- Problem statement: Please return the lines below verbatim, beginning at the one that has "Toàn cảnh Hội" and stopping after the one that has "gọn, hiệu quả, đồng thời mở ra không gian", and add no other lines.

== Segment start ==

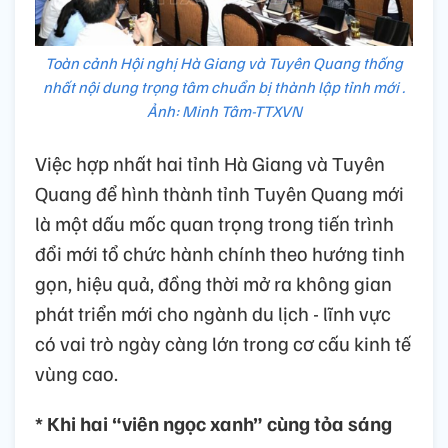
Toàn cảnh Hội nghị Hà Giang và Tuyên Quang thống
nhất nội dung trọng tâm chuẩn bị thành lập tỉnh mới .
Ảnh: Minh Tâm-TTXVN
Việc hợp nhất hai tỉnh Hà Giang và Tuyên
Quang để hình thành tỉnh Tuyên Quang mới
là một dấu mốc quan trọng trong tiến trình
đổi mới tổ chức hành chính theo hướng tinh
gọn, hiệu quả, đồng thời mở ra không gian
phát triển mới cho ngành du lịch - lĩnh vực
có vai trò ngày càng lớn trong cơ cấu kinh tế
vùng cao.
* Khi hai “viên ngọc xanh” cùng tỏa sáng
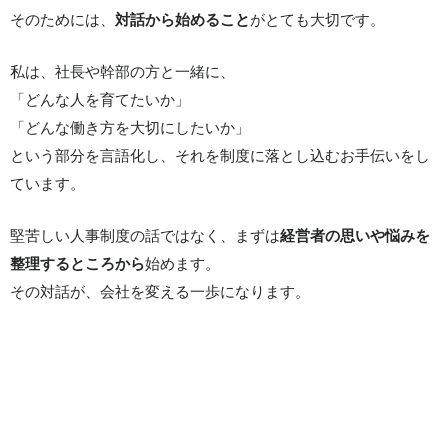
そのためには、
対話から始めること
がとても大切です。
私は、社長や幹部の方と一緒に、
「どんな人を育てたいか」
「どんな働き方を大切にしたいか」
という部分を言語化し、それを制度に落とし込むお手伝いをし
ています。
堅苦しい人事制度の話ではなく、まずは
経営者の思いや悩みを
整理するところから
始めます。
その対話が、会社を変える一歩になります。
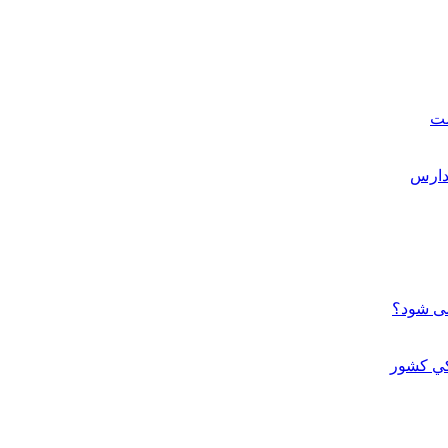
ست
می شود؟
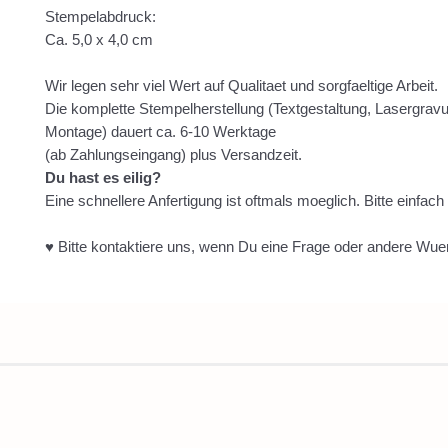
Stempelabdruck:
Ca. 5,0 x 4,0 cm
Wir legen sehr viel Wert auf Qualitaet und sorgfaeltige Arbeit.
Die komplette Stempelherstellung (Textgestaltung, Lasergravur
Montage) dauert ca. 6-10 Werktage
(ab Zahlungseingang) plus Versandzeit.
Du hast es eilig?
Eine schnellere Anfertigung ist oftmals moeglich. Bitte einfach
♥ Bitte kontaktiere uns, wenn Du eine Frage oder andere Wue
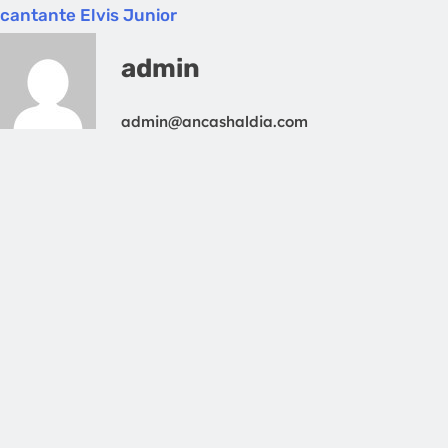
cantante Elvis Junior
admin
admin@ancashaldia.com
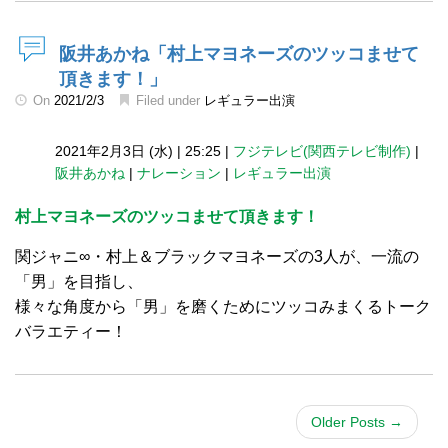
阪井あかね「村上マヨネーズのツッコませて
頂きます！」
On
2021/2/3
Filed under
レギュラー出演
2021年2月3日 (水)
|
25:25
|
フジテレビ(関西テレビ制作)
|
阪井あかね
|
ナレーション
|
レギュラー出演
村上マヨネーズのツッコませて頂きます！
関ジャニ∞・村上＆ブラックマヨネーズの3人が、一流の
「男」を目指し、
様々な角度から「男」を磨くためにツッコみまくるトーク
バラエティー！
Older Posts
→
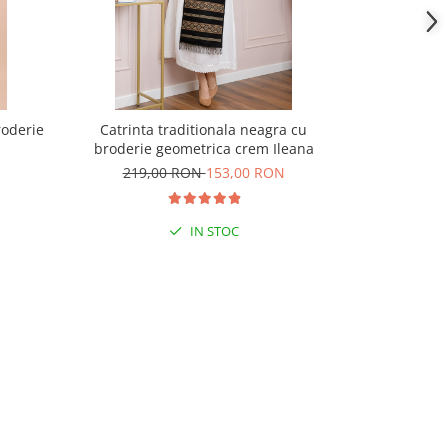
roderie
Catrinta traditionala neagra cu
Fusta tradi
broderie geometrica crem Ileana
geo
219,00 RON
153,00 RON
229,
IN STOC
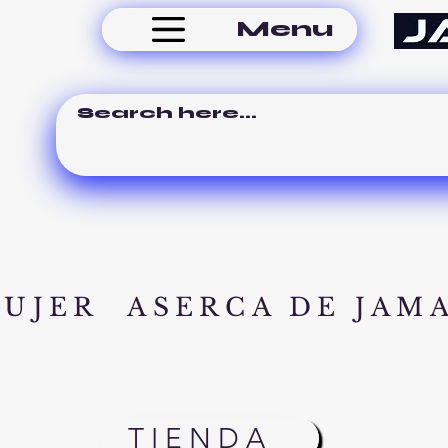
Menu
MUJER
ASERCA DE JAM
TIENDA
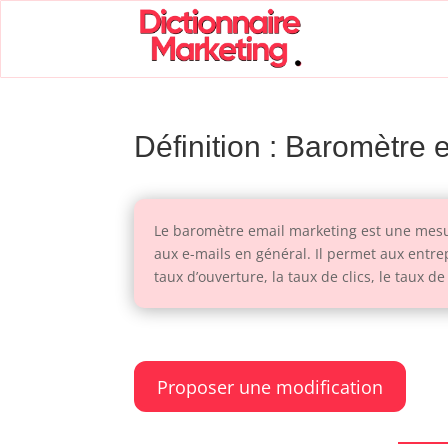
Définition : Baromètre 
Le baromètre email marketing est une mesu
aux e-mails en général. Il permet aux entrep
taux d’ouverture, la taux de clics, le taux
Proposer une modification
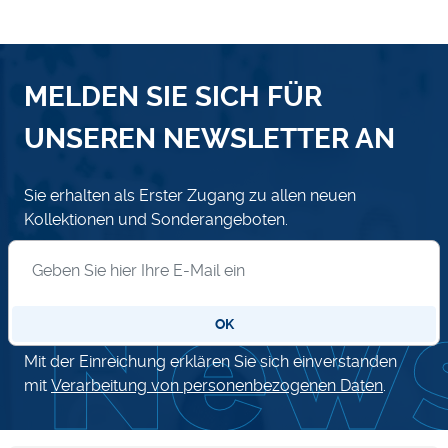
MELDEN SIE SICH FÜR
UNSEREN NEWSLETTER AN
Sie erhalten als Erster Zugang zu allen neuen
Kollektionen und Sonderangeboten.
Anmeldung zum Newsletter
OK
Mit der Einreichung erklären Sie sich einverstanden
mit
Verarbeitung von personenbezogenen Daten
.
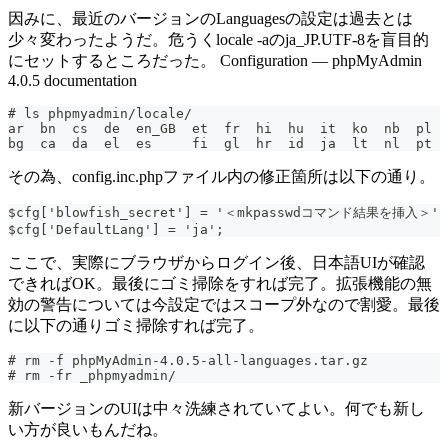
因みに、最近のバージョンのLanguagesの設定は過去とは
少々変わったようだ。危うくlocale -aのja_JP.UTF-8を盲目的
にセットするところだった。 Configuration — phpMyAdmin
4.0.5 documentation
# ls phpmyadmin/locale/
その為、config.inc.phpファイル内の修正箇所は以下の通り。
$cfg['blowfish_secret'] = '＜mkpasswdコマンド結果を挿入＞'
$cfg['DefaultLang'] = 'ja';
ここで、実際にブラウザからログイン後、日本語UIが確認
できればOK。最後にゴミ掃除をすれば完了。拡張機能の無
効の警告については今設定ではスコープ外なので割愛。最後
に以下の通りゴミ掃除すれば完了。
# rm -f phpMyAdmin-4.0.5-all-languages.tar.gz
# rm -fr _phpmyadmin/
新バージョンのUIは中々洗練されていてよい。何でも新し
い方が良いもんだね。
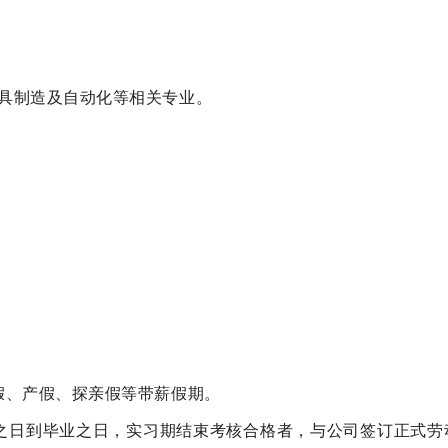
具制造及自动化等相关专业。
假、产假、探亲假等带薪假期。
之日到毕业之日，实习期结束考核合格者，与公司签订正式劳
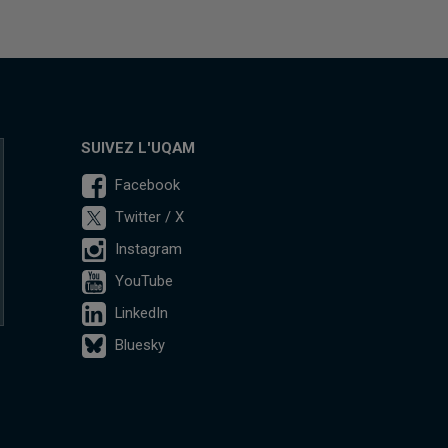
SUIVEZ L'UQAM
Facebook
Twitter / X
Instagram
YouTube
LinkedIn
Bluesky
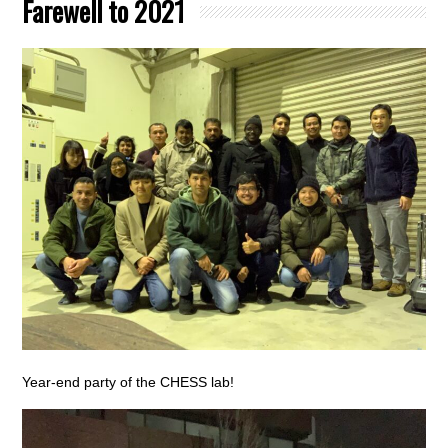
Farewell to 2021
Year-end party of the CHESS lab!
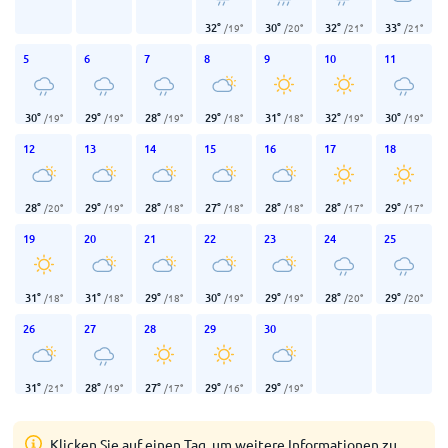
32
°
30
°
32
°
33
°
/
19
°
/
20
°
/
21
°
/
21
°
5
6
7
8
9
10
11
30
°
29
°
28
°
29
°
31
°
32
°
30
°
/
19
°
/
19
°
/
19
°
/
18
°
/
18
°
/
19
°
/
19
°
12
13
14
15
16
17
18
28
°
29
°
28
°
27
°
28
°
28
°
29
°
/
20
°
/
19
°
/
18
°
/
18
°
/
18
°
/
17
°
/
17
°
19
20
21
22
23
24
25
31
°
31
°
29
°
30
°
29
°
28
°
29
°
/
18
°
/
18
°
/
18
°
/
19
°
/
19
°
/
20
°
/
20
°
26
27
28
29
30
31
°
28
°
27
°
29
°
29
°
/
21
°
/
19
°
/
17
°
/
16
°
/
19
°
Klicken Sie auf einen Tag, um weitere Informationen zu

== Segment end ==
== Segment start ==

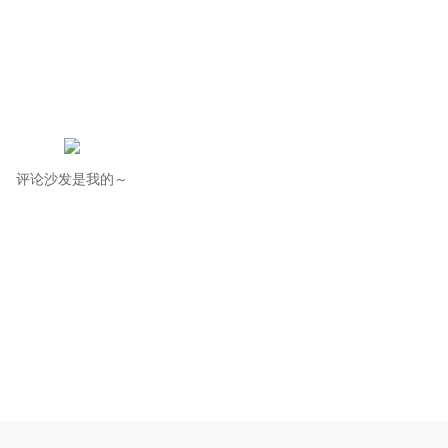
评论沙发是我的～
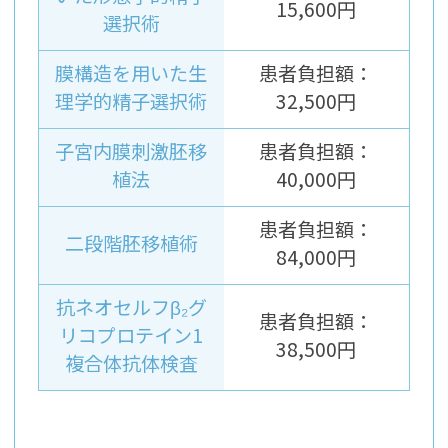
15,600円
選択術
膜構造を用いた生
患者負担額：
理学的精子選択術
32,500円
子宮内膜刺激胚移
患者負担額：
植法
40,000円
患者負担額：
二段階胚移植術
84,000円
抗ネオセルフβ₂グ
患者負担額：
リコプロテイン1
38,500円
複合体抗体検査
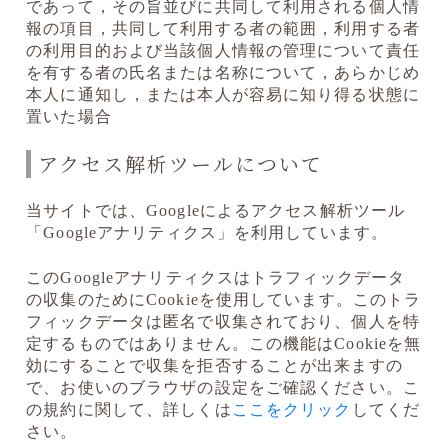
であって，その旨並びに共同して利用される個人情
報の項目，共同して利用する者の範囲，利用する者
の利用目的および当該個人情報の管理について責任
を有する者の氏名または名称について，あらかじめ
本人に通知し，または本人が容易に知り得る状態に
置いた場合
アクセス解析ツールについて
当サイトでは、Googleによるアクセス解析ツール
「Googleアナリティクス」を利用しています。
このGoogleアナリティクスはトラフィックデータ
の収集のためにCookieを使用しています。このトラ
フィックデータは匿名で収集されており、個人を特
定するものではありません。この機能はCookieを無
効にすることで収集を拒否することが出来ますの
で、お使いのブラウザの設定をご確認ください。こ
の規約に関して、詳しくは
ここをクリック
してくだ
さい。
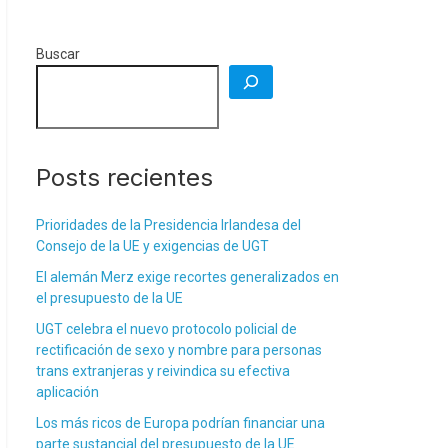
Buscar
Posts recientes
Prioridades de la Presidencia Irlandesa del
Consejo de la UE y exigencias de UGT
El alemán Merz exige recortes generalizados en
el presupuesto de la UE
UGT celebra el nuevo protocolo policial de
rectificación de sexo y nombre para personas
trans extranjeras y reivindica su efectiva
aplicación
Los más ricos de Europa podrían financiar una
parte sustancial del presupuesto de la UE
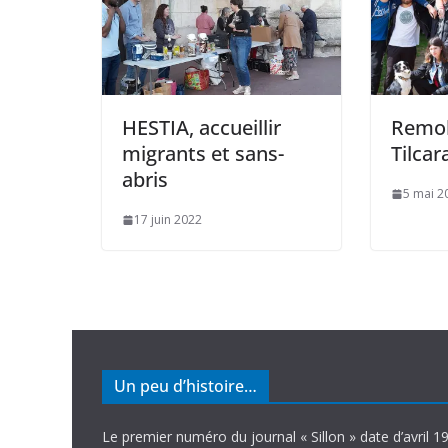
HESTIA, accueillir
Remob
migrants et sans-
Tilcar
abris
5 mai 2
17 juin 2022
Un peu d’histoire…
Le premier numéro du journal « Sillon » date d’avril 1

== Segment end ==
== Segment start ==

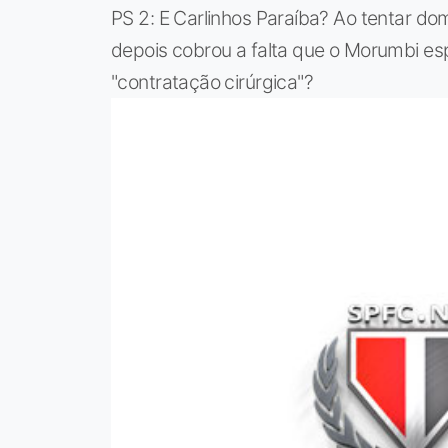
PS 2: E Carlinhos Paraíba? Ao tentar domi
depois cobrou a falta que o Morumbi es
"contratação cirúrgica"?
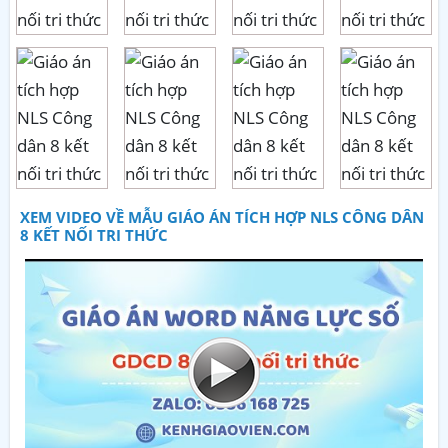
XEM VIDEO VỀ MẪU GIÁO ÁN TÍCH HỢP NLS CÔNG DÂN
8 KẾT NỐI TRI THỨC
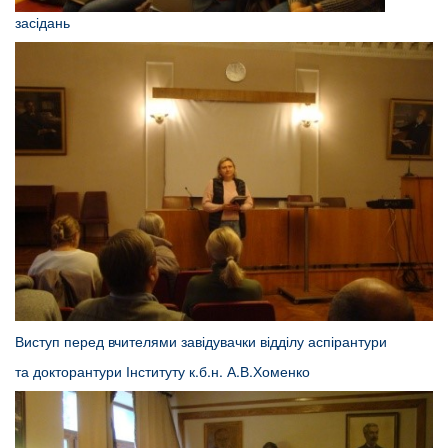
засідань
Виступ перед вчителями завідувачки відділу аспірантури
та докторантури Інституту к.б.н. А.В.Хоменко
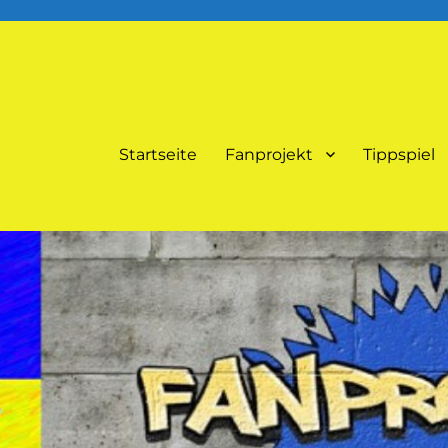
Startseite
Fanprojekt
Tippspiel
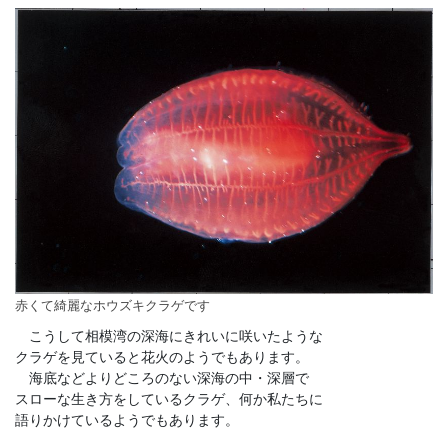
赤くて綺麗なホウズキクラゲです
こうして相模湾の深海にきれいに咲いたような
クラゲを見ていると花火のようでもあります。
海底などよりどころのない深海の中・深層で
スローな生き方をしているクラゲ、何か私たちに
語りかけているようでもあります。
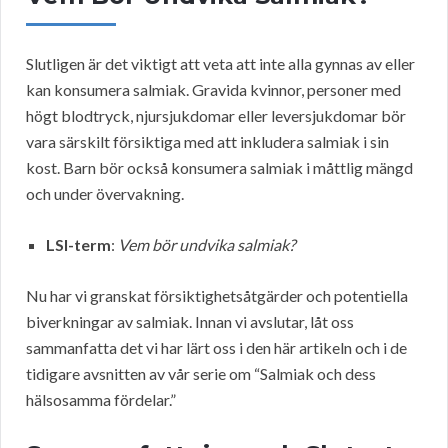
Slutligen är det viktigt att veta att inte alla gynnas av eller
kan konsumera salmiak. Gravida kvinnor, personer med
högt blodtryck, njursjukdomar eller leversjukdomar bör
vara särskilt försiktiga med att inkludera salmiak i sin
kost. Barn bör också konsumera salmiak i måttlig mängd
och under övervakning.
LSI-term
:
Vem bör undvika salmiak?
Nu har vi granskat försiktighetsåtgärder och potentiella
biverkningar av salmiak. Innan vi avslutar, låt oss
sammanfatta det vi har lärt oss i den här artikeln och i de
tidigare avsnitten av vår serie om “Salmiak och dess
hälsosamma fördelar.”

== Segment end ==

- Answer area:
Toàn cảnh Hội nghị Hà Giang và Tuyên Quang thống
nhất nội dung trọng tâm chuẩn bị thành lập tỉnh mới .
Ảnh: Minh Tâm-TTXVN
Việc hợp nhất hai tỉnh Hà Giang và Tuyên
Quang để hình thành tỉnh Tuyên Quang mới
là một dấu mốc quan trọng trong tiến trình
đổi mới tổ chức hành chính theo hướng tinh
gọn, hiệu quả, đồng thời mở ra không gian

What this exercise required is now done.